Apesar de a sua mão há muitos anos fazer bolo em casa, a realidade é que se trata de uma realidade recente no seu estabelecimento. Começou em 2020, vendo o bolo como uma hipótese de escapatória para a pandemia. “Aproveitei para servir em take away quando estava tudo fechado, para servir as pessoas. As pessoas aderiram e continua a funcionas às quintas-feiras e sábados”. O retrato é o mesmo dos outros locais. Aprendeu a receita com a mãe, foi ouvindo as dicas e aperfeiçoando. “Sou eu que amasso. Fui vendo como a massa fica e aprendendo. Aqui a massa é toda medida. Não é a olho, tenho a minha percentagem e cada farinha e peso sempre para que possa ser sempre igual”, diz.
As comparações são quase que inevitáveis com a pizza. O bolo de carne e sardinhas é “a pizza portuguesa”, várias vezes disseram na nossa cruzada. Também os novos tempos fizeram que a realidade se adaptasse; hoje faz-se praticamente em todo o lado bolo misto, com queijo e fiambre, ou queijo, por vezes ketchup para complementar. “Vem cá um casal com um ou dois e filhos e, no mínimo, sai um bolo misto para a canalha”. É uma forma de manter o vínculo transgeracional, segundo Miguel Lima. “Gente de todas as idades procura o bolo. Sinto que é uma coisa que segue porque os mais velhos procuravam. Muita gente diz que gosta, e procura, porque a mãe ou a avó faziam, porque um vizinho fazia. Habituamo-nos a isso”, refere.
“Fim do mundo” no Túnica, em Moreira, quando à terça é feriado
Terminamos o périplo em Moreira de Cónegos, perto do apeadeiro da Cuca. A casa centenária onde o Túnica está instalado há mais de 35 anos esconde, à partida, a chama do interior. O salão de cima funciona como restaurante, o piso de baixo funciona como tasca para o bolo. “É o fim do mundo aqui quando é feriado à terça e há uma ponte”, diz-nos Domingos Moreira sem parar de virar bolos no forno e de tirar novos pedidos. Há três décadas e meia que trata de amassar os bolos que saem para a mesa, e para a fila que se vai formando junto à pequena sala em que três pessoas tentam dar vazão aos pedidos. Domingos complementa que “nem há noção do pessoal que por aqui passa em agosto”.
Gaba-se do seu recorde de bolos. Perdeu-lhe a conta, mas, diz, pelo número de sardinhas, dá para ter uma ideia. “Em seis horas, das quatro da tarde às 10 da noite, fritámos 12 mil sardinhas; pode apontar aí que não é treta”, sublinha o homem de 59 anos.
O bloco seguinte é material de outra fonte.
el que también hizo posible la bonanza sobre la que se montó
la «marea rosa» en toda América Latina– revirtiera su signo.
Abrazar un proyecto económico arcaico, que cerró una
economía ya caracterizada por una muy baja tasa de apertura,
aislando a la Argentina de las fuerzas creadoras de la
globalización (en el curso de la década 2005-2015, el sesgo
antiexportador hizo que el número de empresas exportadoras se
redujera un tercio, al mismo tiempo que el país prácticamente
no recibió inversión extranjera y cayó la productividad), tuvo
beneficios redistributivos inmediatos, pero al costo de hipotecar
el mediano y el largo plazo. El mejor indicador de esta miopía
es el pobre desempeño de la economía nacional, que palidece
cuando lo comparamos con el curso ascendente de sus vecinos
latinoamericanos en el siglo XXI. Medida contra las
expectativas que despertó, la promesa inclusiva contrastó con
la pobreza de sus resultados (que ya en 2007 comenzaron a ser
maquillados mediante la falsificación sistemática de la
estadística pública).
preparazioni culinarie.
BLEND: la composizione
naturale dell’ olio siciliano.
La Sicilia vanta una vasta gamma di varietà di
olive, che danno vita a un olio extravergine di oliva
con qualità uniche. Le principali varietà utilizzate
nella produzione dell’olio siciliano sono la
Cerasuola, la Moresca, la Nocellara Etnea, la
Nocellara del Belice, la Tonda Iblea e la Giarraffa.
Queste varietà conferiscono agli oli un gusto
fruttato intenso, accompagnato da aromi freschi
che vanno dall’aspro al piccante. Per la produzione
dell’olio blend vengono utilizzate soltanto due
E nos “bons dias” amassa, à vontade, 100 quilos de farinha. “É ou não é bonito o meu bolo?”, questiona entre a azáfama do serviço e o pedi.
O seu bolo, é “um dos baluartes” da vila, atesta o presidente da Junta de Freguesia de Moreira de Cónegos, António Brás Mendes Pereira, indicando que o estabelecimento funciona naquela que foi a casa do primeiro dos três comendadores da terra: João Pereira Magalhães. “Tem bolo, famoso nesta zona, às segundas-feiras e aos sábados. Já havia muito quem fizesse ao sábado e à segunda não havia nada, por isso decidimos apostar na segunda”, retrata Domingos. E pegou. “A abundância era tanta que há 10 anos tivemos de começar a fazer também ao sábado. Já nem sei quando será mais forte, se o sábado se a segunda-feira”, desabafa.
Reconhece que “toda a gente” come, deixando de ser uma coisa só para os mais velhos. Mas, ao seu estilo brincalhão, não deixa de dizer também que “os mais novos não querem o gordo da carne”. Pretende, “enquanto puder”, continuar junto ao forno, até porque este é o seu “ganha-pão”. A tradição, essa, poderá estar comprometida. “Não sei se isto se vai manter por muitos mais anos, sinceramente”, lamenta. A filha e uma sobrinha já têm o segredo do lado delas, já sabem fazer o bolo, mas ainda assim permanece inquieto. “Não estou a ver ninguém na família Túnica para continuar”, remata.